È certamente sorprendente che diverse API
abbiano membri provenienti da nazioni democratiche e non democratiche (come nel
caso dell'Unione Interparlamentare) poiché ci aspettiamo che un'assemblea
parlamentare sia composta solo da membri eletti democraticamente.
I governi democratici dovrebbero usare il loro
peso politico per rafforzare il ruolo politico e la rappresentatività delle
API.
Da un
lato, dovrebbero promuovere la creazione API in tutte le IO.
D'altra parte, utilizzando la leva interna,
dovrebbero impegnarsi a migliorare il ruolo e il funzionamento delle API
sostenendo con forza le riforme volte a fornirle di poteri legislativi e per
renderle elettive.
Dare
più voce ai dispositivi giudiziari internazionali.
I
governi democratici dovrebbero promuovere il ruolo dei dispositivi giudiziari
internazionali.
L’indipendenza
del potere giudiziario è una componente fondamentale delle democrazie moderne.

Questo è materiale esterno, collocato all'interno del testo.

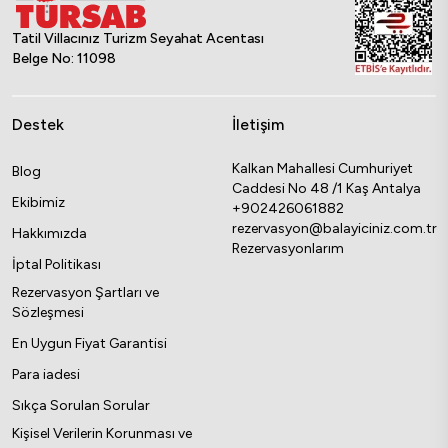
Tatil Villacınız Turizm Seyahat Acentası
Belge No: 11098
Destek
İletişim
Kalkan Mahallesi Cumhuriyet
Blog
Caddesi No 48 /1 Kaş Antalya
Ekibimiz
+902426061882
rezervasyon@balayiciniz.com.tr
Hakkımızda
Rezervasyonlarım
İptal Politikası
Rezervasyon Şartları ve
Sözleşmesi
En Uygun Fiyat Garantisi
Para iadesi
Sıkça Sorulan Sorular
Kişisel Verilerin Korunması ve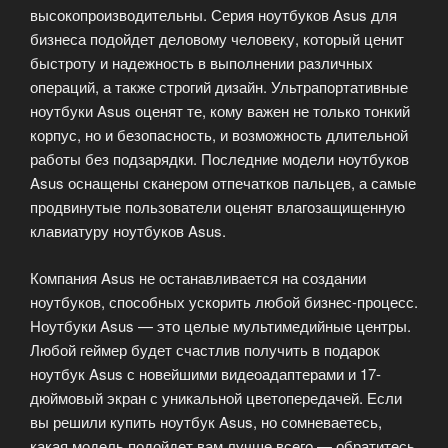
высокопроизводительны. Серия ноутбуков Asus для
бизнеса подойдет деловому человеку, который ценит
быстроту и надежность в выполнении различных
операций, а также строгий дизайн. Ультрапортативные
ноутбуки Asus оценят те, кому важен не только тонкий
корпус, но и безопасность, и возможность длительной
работы без подзарядки. Последние модели ноутбуков
Asus оснащены сканером отпечатков пальцев, а самые
продвинутые пользователи оценят влагозащищенную
клавиатуру ноутбуков Asus.
Компания Asus не останавливается на создании
ноутбуков, способных ускорить любой бизнес-процесс.
Ноутбуки Asus — это целые мультимедийные центры.
Любой геймер будет счастлив получить в подарок
ноутбук Asus с новейшими видеоадаптерами и 17-
дюймовый экран с уникальной цветопередачей. Если
вы решили купить ноутбук Asus, но сомневаетесь,
какая модель подойдет вам лучше всего — обратитесь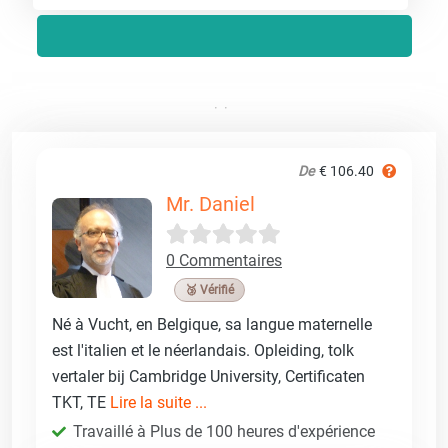
De
€ 106.40
Mr. Daniel
0 Commentaires
🥉 Vérifié
Né à Vucht, en Belgique, sa langue maternelle
est l'italien et le néerlandais. Opleiding, tolk
vertaler bij Cambridge University, Certificaten
TKT, TE
Lire la suite ...
Travaillé à Plus de 100 heures d'expérience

Anche le procedure giudiziarie sono molto
importanti per la risoluzione pacifica di conflitti e controversie e, come per
le API, il numero dei tribunali internazionali è cresciuto costantemente (per
una rassegna, cfr. Mackenzie et al. 2010).
Un
ruolo e un potere maggiori nel controllo giudiziario aumenterebbero sicuramente
la legittimità delle OI, soprattutto se gli stati sono pronti ad accettare la
loro giurisdizione.
Diversi
stati hanno accettato la giurisdizione obbligatoria della Corte internazionale
di giustizia (CIG) se chiamati da altri stati che l'hanno accettata.
Il
presupposto di fondo è che alcuni paesi democratici sono disposti a rispettare
lo stato di diritto (e le sentenze di tribunali indipendenti) anche se la
controparte ha un regime dispotico.
Una
persona onesta non si sente autorizzata a rubare il portafoglio a un ladro, e
allo stesso modo un regime democratico dovrebbe rispettare lo stato di diritto
anche quando ha una controversia con un’autocrazia.
Apertura
dell'accesso alle ONG e alla società civile.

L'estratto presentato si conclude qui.